What to work on: Restate the data below word for word, omitting pictures.

Records for the exercise:
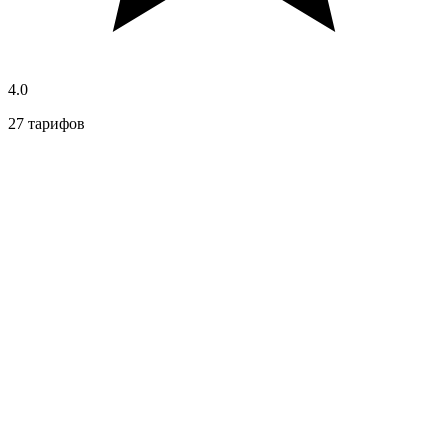
4.0
27 тарифов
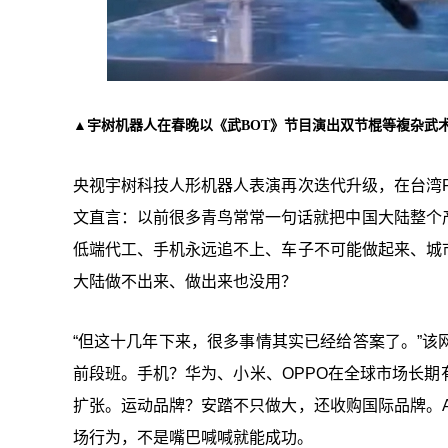
▲
宇树机器人在春晚以《武BOT》节目演出双节棍等複杂武
央视宇树科技人形机器人表演再次迭代升级，在台湾
文直言：以前很多青鸟常常一句话就把中国大陆整个
低端代工、手机永远追不上、车子不可能做起来、城
大陆做不出来、做出来也没用？
“但这十几年下来，很多事情其实已经给答案了。”
前段班。手机？华为、小米、OPPO在全球市场长
扩张。运动品牌？安踏不只做大，还收购国际品牌。
场行为，不是嘴巴喊喊就能成功。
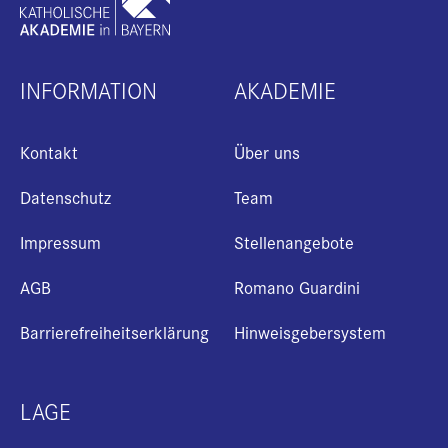
INFORMATION
AKADEMIE
Kontakt
Über uns
Datenschutz
Team
Impressum
Stellenangebote
AGB
Romano Guardini
Barrierefreiheitserklärung
Hinweisgebersystem
LAGE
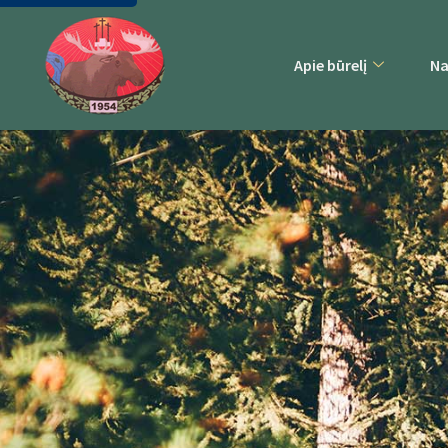
Apie būrelį
Na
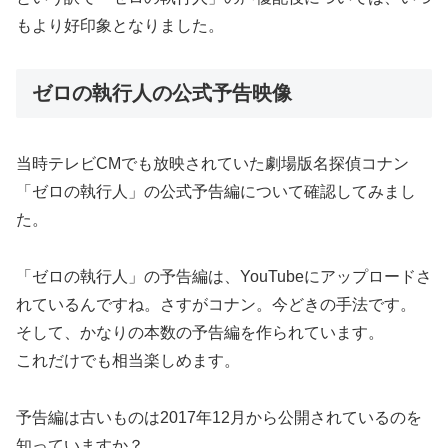
もより好印象となりました。
ゼロの執行人の公式予告映像
当時テレビCMでも放映されていた劇場版名探偵コナン
「ゼロの執行人」の公式予告編について確認してみまし
た。
「ゼロの執行人」の予告編は、YouTubeにアップロードさ
れているんですね。さすがコナン。今どきの手法です。
そして、かなりの本数の予告編を作られています。
これだけでも相当楽しめます。
予告編は古いものは2017年12月から公開されているのを
知っていますか？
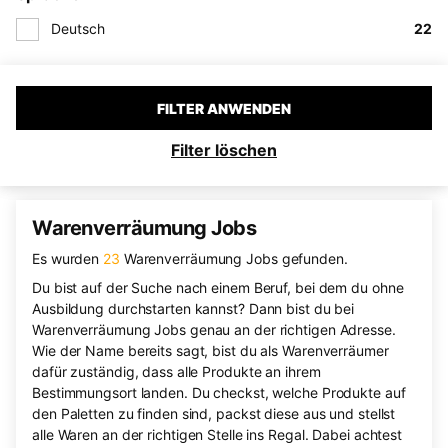
Deutsch
22
FILTER ANWENDEN
Filter löschen
Warenverräumung Jobs
Es wurden
23
Warenverräumung Jobs gefunden.
Du bist auf der Suche nach einem Beruf, bei dem du ohne
Ausbildung durchstarten kannst? Dann bist du bei
Warenverräumung Jobs genau an der richtigen Adresse.
Wie der Name bereits sagt, bist du als Warenverräumer
dafür zuständig, dass alle Produkte an ihrem
Bestimmungsort landen. Du checkst, welche Produkte auf
den Paletten zu finden sind, packst diese aus und stellst
alle Waren an der richtigen Stelle ins Regal. Dabei achtest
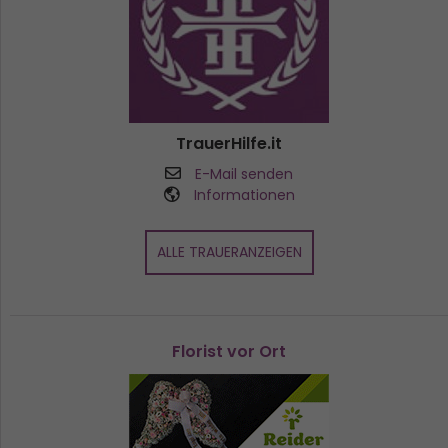
TrauerHilfe.it
E-Mail senden
Informationen
ALLE TRAUERANZEIGEN
Florist vor Ort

Output:
4.0
27 тарифов
▲
宇树机器人在春晚以《武BOT》节目演出双节棍等複杂武
央视宇树科技人形机器人表演再次迭代升级，在台湾
文直言：以前很多青鸟常常一句话就把中国大陆整个
低端代工、手机永远追不上、车子不可能做起来、城
大陆做不出来、做出来也没用？
“但这十几年下来，很多事情其实已经给答案了。”
前段班。手机？华为、小米、OPPO在全球市场长
扩张。运动品牌？安踏不只做大，还收购国际品牌。
场行为，不是嘴巴喊喊就能成功。
INFORMATION
AKADEMIE
Kontakt
Über uns
Datenschutz
Team
Impressum
Stellenangebote
AGB
Romano Guardini
Barrierefreiheitserklärung
Hinweisgebersystem
LAGE
Apie būrelį
Na
もより好印象となりました。
ゼロの執行人の公式予告映像
当時テレビCMでも放映されていた劇場版名探偵コナン
「ゼロの執行人」の公式予告編について確認してみまし
た。
「ゼロの執行人」の予告編は、YouTubeにアップロードさ
れているんですね。さすがコナン。今どきの手法です。
そして、かなりの本数の予告編を作られています。
これだけでも相当楽しめます。
予告編は古いものは2017年12月から公開されているのを
知っていますか？
Deutsch
22
FILTER ANWENDEN
Filter löschen
Warenverräumung Jobs
Es wurden
23
Warenverräumung Jobs gefunden.
Du bist auf der Suche nach einem Beruf, bei dem du ohne
Ausbildung durchstarten kannst? Dann bist du bei
Warenverräumung Jobs genau an der richtigen Adresse.
Wie der Name bereits sagt, bist du als Warenverräumer
dafür zuständig, dass alle Produkte an ihrem
Bestimmungsort landen. Du checkst, welche Produkte auf
den Paletten zu finden sind, packst diese aus und stellst
alle Waren an der richtigen Stelle ins Regal. Dabei achtest
TrauerHilfe.it
E-Mail senden
Informationen
ALLE TRAUERANZEIGEN
Florist vor Ort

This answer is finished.